The New Middle East
In the new Middle East, the radicals seem to be winning.
In this new Middle East, Egypt also seems to be moving closer to Iran, raising serious fears in most Gulf countries. For now, it looks as if the new Middle East, which is taking shape in front of everyone's eyes, belongs to Iran and its pawns.
Hamas has finally won recognition as a legitimate authority and player in the Palestinian arena.
Hamas has every reason to celebrate: the unity deal with Fatah is an admission of the failure of US-led efforts to isolate and undermine the Islamist movement.
Thanks to Egypt's new rulers, Hamas is finally being rewarded for its violent takeover of the Gaza Strip in the summer of 2007.

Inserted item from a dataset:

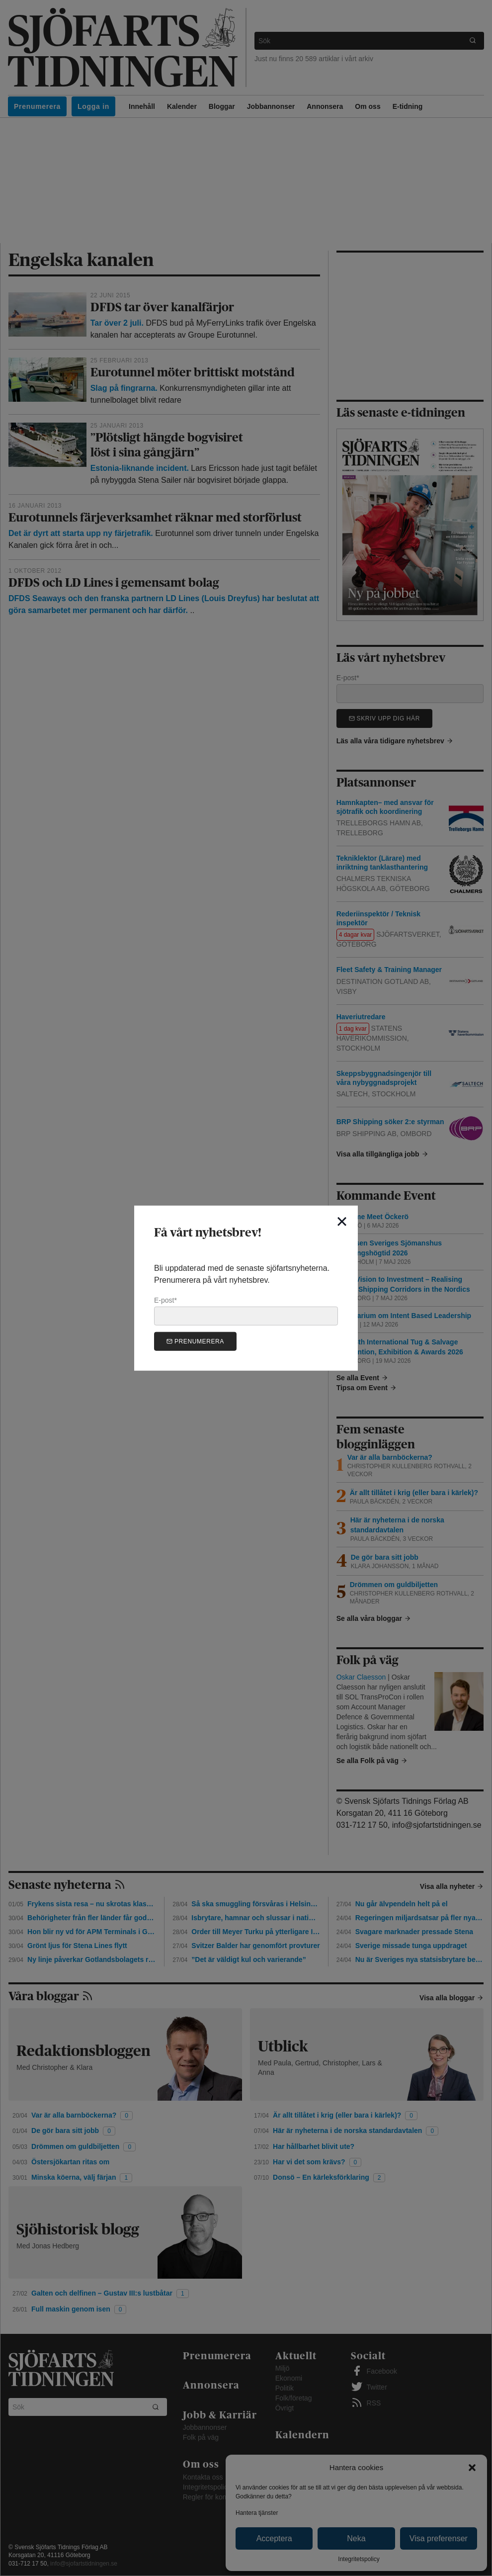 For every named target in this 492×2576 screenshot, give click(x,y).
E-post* (246, 1311)
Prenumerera (195, 1341)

The Egyptian-sponsored reconciliation agreement between Fatah and Hamas will allow the Islamist movement to become part of a new interim unity government that would prepare for presidential and parliamentary elections in the West Bank and Gaza Strip.
Hamas, according to the accord, would also be permitted to maintain its security and civilian control over 1.5 million Palestinians living in the Gaza Strip.
Moreover, the agreement does not set conditions for Hamas's participation in the Palestinian government. Hamas is not even required to accept the Oslo Accords, recognize Israel's right to exist or renounce violence, as previously demanded by the Americans and Europeans.
The same mistake that was made in the 2006 parliamentary election is now being repeated once again.
Then, Hamas was allowed to take part in the election unconditionally. The result was that Hamas won the vote, much to the surprise and dismay of the Americans and Europeans.
Ten years earlier, in 1996, Hamas boycotted the same parliamentary vote because, its leaders argued, it was being held under the umbrella of the Oslo Accords, which the Islamist movement does not recognize.
The international community did finally set conditions for dealing with Hamas, but only the day after it had won the election and when it was already too late.
Now Hamas leaders have every right to smile all the way to a unity government with Fatah.
Hamas is not being asked to make any concessions in return for joining a new Palestinian government. As Hamas's Mahmoud Zahar declared, the new government would not conduct peace talks with Israel or recognize the Jewish state.
The release of hundreds of Hamas detainees from Fatah-controlled jails in the West Bank will only boost the Islamist movement's standing in that area. Hamas's chances of scoring another victory in the new elections, which are supposed to take place in a year, now appear to be much higher.
In the eyes of many Palestinians, the unity deal means that Fatah has moved closer to Hamas and not vice versa. Under pressure from Egypt's new rulers, who have displayed more sympathy toward Hamas than the ousted regime of Hosni Mubarak, Fatah is being forced to accept Hamas as an equal partner in governing the Palestinians.